Limitation of liability clauses play a crucial role in commercial contracts by allowing parties to define the scope of their financial exposure in case of a breach. In India, these clauses are primarily governed by the Indian Contract Act, 1872 (“Contract Act”), particularly Sections 73 and 74, which establish the framework for assessing damages in contractual breaches. The enforceability of such clauses depends on factors such as public policy, fairness, and the bargaining power of the parties involved. Indian courts have been instrumental in determining the validity of these clauses, ensuring they do not result in an unjust enrichment of one party at the cost of another.

In commercial transactions, businesses often rely on limitation of liability clauses to mitigate risks.

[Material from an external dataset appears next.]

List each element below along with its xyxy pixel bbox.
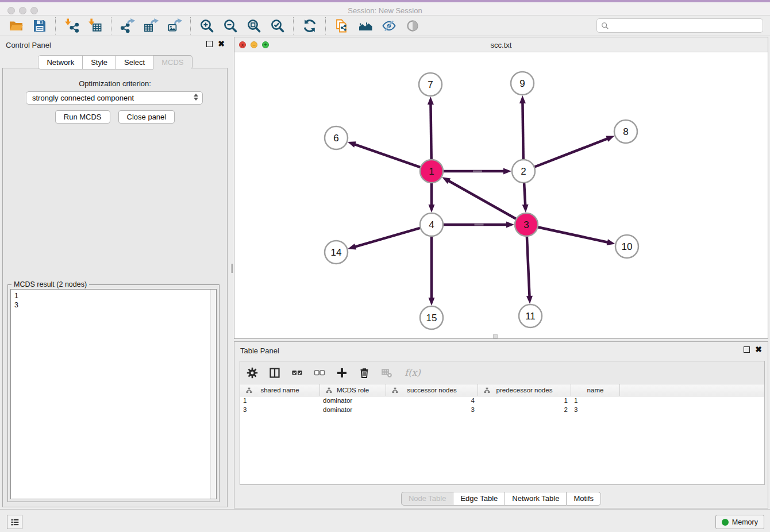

These clauses are commonly found in standard form contracts, technology agreements, service contracts, and agreements involving substantial financial investments. While parties have the freedom to draft contracts as they deem fit, this freedom is not absolute. The courts assess whether such clauses violate statutory provisions, public policy, or fundamental principles of contract law. The significance of these clauses has grown exponentially with the increasing complexity of commercial relationships and the globalization of business transactions.

LEGAL FRAMEWORK

The Contract Act, particularly Sections 73 and 74, provides the primary legislative framework for limitation of liability clauses. Section 73 establishes the fundamental principle that an injured party is entitled to receive compensation for losses arising naturally from the breach or within the parties’ contemplation at the time of contracting. This section explicitly bars compensation for remote and indirect losses, establishing a clear boundary for damage claims.

Section 74 addresses liquidated damages, requiring that stipulated amounts represent genuine pre- estimates of loss rather than penalties. This provision has been instrumental in courts’ assessment of limitation clauses that specify fixed compensation amounts. The primary idea that must be observed in section 74 of the Act, if exclusion terms are carved out like the “penalty” provided in a contract, then the compensation should be reasonable and not exceed the amount that is agreed in the agreement.1Fateh Chand v. Balkishan Dass, 1963 SCC Online SC 49 Section 23 and 28 of the Contract Act also play a crucial role in determining the validity of limitation of liability clauses. Section 23 states that any contract that contravenes public policy is void. Courts have used this provision to strike down clauses that unreasonably restrict a party’s ability to seek damages, particularly in cases where there is unequal bargaining power. Section 28 before its amendment in 1997, permitted contracts to limit the time for enforcing rights. However, the amendment rendered such clauses void, except in cases involving financial institutions, thereby ensuring that contractual rights are not arbitrarily extinguished.

A brief a nalysis of Section 73

The scope of Section 73 encompasses several crucial elements that courts consider while evaluating limitation clauses:

Firstly, when a contract is breached, the non-defaulting party is entitled to seek compensation from the breaching party for any loss or damage that naturally arises in the ordinary course of events due to such breach. This category of damages is conventionally referred to as ‘general’ or ‘ordinary’ damages.

Secondly, in the event of a breach, compensation is also payable for losses or damages that were within the contemplation of both parties at the time of contract formation, as being likely to result from such breach. These damages are commonly classified as ‘special damages.’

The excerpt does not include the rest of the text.